_Instructions to follow_.
If an entry includes an image, drop the image and copy the rest verbatim.

_Extracted data entries_.
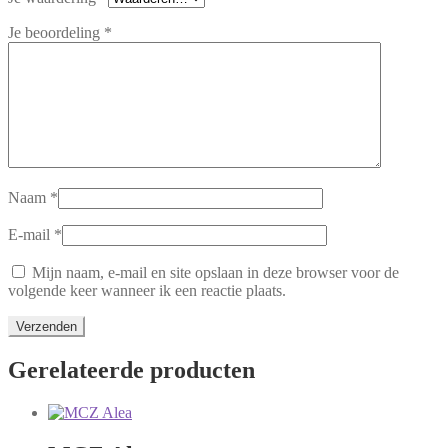
Je beoordeling
*
Naam
*
E-mail
*
Mijn naam, e-mail en site opslaan in deze browser voor de
volgende keer wanneer ik een reactie plaats.
Gerelateerde producten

_Task answer_.
Je beoordeling
*
Naam
*
E-mail
*
Mijn naam, e-mail en site opslaan in deze browser voor de
volgende keer wanneer ik een reactie plaats.
Gerelateerde producten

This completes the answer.